• **Problem description**
Find the lines in these entries that include the word "được" and state how many there are, with no other words.

• **Provided information**
──────────
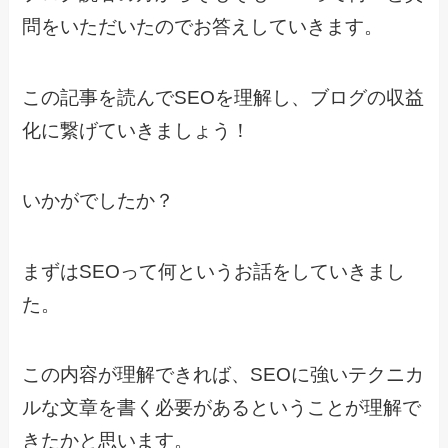
問をいただいたのでお答えしていきます。
この記事を読んでSEOを理解し、ブログの収益
化に繋げていきましょう！
いかがでしたか？
まずはSEOって何というお話をしていきまし
た。
この内容が理解できれば、SEOに強いテクニカ
ルな文章を書く必要があるということが理解で
きたかと思います。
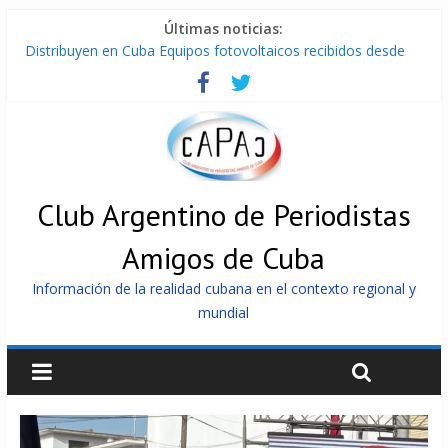
Últimas noticias:
Distribuyen en Cuba Equipos fotovoltaicos recibidos desde
Argentina
La ONU condena medidas de EE.UU contra Cuba
Cuba alerta sobre doctrina militar de dominación de EEUU
Nuevas sanciones de EEUU contra Cuba apuntan a la
cooperación militar con Rusia y China
Brutal represión contra los que marchan para que no se
venda la patria
Club Argentino de Periodistas
Amigos de Cuba
Información de la realidad cubana en el contexto regional y
mundial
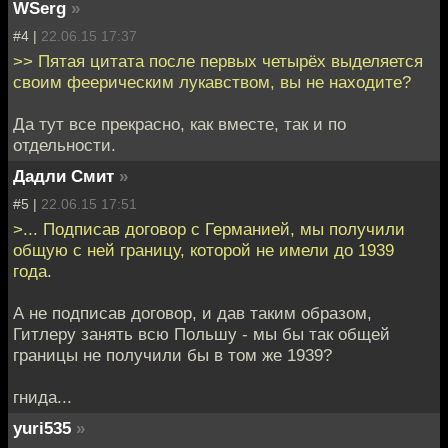
WSerg
»
#4 |
22.06.15 17:37
>> Пятая цитата после первых четырёх выделяется
своим феерическим лукавством, вы не находите?
Да тут все прекрасно, как вместе, так и по
отдельности.
Дадли Смит
»
#5 |
22.06.15 17:51
>... Подписав договор с Германией, мы получили
общую с ней границу, которой не имели до 1939
года.
А не подписав договор, и дав таким образом,
Гитлеру занять всю Польшу - мы бы так общей
границы не получили бы в том же 1939?
гнида...
yuri535
»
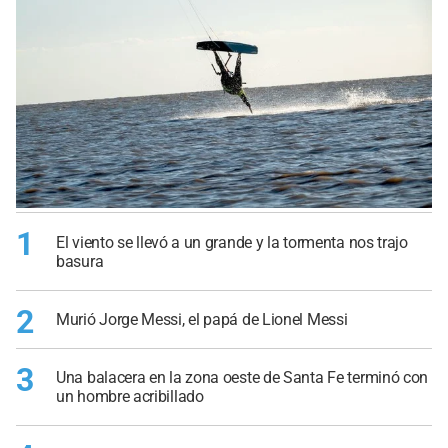
1
El viento se llevó a un grande y la tormenta nos trajo
basura
2
Murió Jorge Messi, el papá de Lionel Messi
3
Una balacera en la zona oeste de Santa Fe terminó con
un hombre acribillado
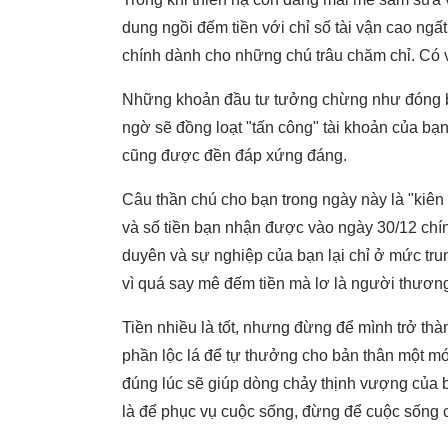
dung ngồi đếm tiền với chỉ số tài vận cao n
chính dành cho những chú trâu chăm chỉ. Có v
Những khoản đầu tư tưởng chừng như đóng b
ngờ sẽ đồng loạt "tấn công" tài khoản của bạn
cũng được đền đáp xứng đáng.
Câu thần chú cho bạn trong ngày này là "kiên 
và số tiền bạn nhận được vào ngày 30/12 chính
duyên và sự nghiệp của bạn lại chỉ ở mức tr
vì quá say mê đếm tiền mà lơ là người thương
Tiền nhiều là tốt, nhưng đừng để mình trở thà
phần lộc lá để tự thưởng cho bản thân một mó
đúng lúc sẽ giúp dòng chảy thịnh vượng của
là để phục vụ cuộc sống, đừng để cuộc sống c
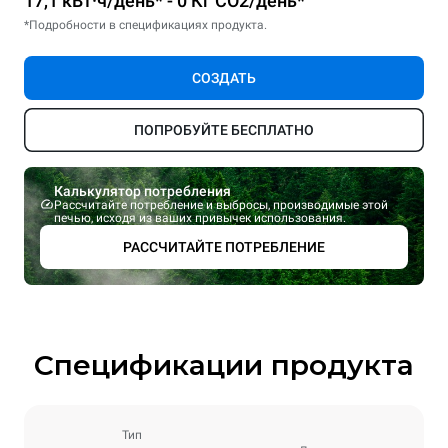
17,1 кВт·ч/день* - 0 Кг CO2/день*
*Подробности в спецификациях продукта.
СОЗДАТЬ
ПОПРОБУЙТЕ БЕСПЛАТНО
Калькулятор потребления
Рассчитайте потребление и выбросы, производимые этой
печью, исходя из ваших привычек использования.
РАССЧИТАЙТЕ ПОТРЕБЛЕНИЕ
Спецификации продукта
Тип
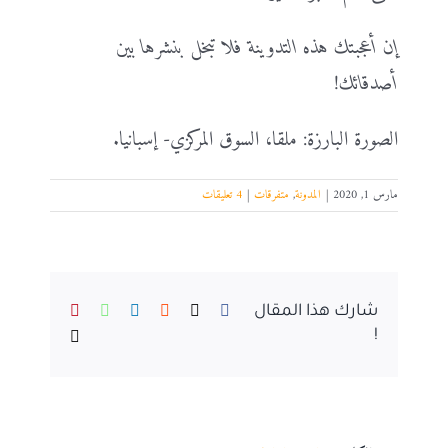
إن أعجبتك هذه التدوينة فلا تبخل بنشرها بين
أصدقائك!
الصورة البارزة: ملقا، السوق المركزي- إسبانيا.
مارس 1, 2020
|
المدونة
,
متفرقات
|
4 تعليقات
Pinterest
WhatsApp
LinkedIn
Reddit
Facebook
X
شارك هذا المقال
Email
!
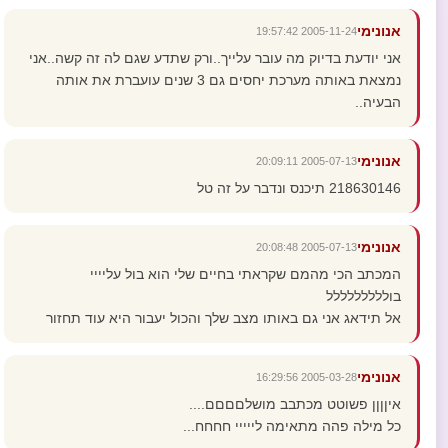
אנונימי
2005-11-24 19:57:42
אני יודעת בדיוק מה עובר עלייך..ורק שתדע שגם לה זה קשה..אני
נמצאת באותה מערכת יחסים גם 3 שנים עועברת את אותה
הבעיה..
אנונימי
2005-07-13 20:09:11
218630146 תיכנס ונדבר על זה טל
אנונימי
2005-07-13 20:08:48
המכתב הכי מהמם שקראתי בחיים שלי הוא בול עליייי
בוללללללללל
אל תידאג אני גם באותו מצב שלך והכול יעבור היא עוד תחזור
אנונימי
2005-03-28 16:29:56
איןןןן פשוטט מכתבב מושלםםםם....
כל מילה פהה מתאימה לייייי חחחח...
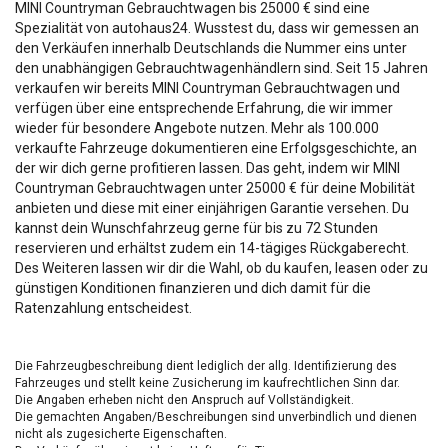
MINI Countryman Gebrauchtwagen bis 25000 € sind eine
Spezialität von autohaus24. Wusstest du, dass wir gemessen an
den Verkäufen innerhalb Deutschlands die Nummer eins unter
den unabhängigen Gebrauchtwagenhändlern sind. Seit 15 Jahren
verkaufen wir bereits MINI Countryman Gebrauchtwagen und
verfügen über eine entsprechende Erfahrung, die wir immer
wieder für besondere Angebote nutzen. Mehr als 100.000
verkaufte Fahrzeuge dokumentieren eine Erfolgsgeschichte, an
der wir dich gerne profitieren lassen. Das geht, indem wir MINI
Countryman Gebrauchtwagen unter 25000 € für deine Mobilität
anbieten und diese mit einer einjährigen Garantie versehen. Du
kannst dein Wunschfahrzeug gerne für bis zu 72 Stunden
reservieren und erhältst zudem ein 14-tägiges Rückgaberecht.
Des Weiteren lassen wir dir die Wahl, ob du kaufen, leasen oder zu
günstigen Konditionen finanzieren und dich damit für die
Ratenzahlung entscheidest.
Die Fahrzeugbeschreibung dient lediglich der allg. Identifizierung des
Fahrzeuges und stellt keine Zusicherung im kaufrechtlichen Sinn dar.
Die Angaben erheben nicht den Anspruch auf Vollständigkeit.
Die gemachten Angaben/Beschreibungen sind unverbindlich und dienen
nicht als zugesicherte Eigenschaften.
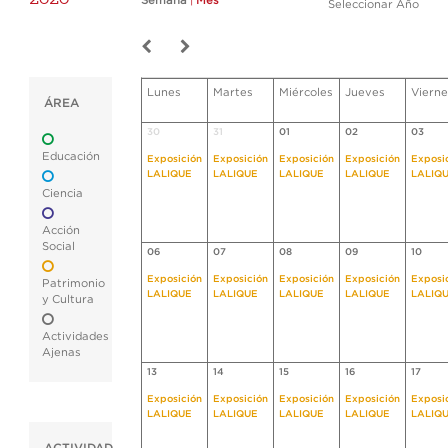
Semana
|
Mes
Seleccionar Año
Lunes
Martes
Miércoles
Jueves
Vierne
ÁREA
30
31
01
02
03
Educación
Exposición
Exposición
Exposición
Exposición
Exposi
LALIQUE
LALIQUE
LALIQUE
LALIQUE
LALIQ
Ciencia
Acción
Social
06
07
08
09
10
Exposición
Exposición
Exposición
Exposición
Exposi
Patrimonio
LALIQUE
LALIQUE
LALIQUE
LALIQUE
LALIQ
y Cultura
Actividades
Ajenas
13
14
15
16
17
Exposición
Exposición
Exposición
Exposición
Exposi
LALIQUE
LALIQUE
LALIQUE
LALIQUE
LALIQ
──────────
• **Result**
2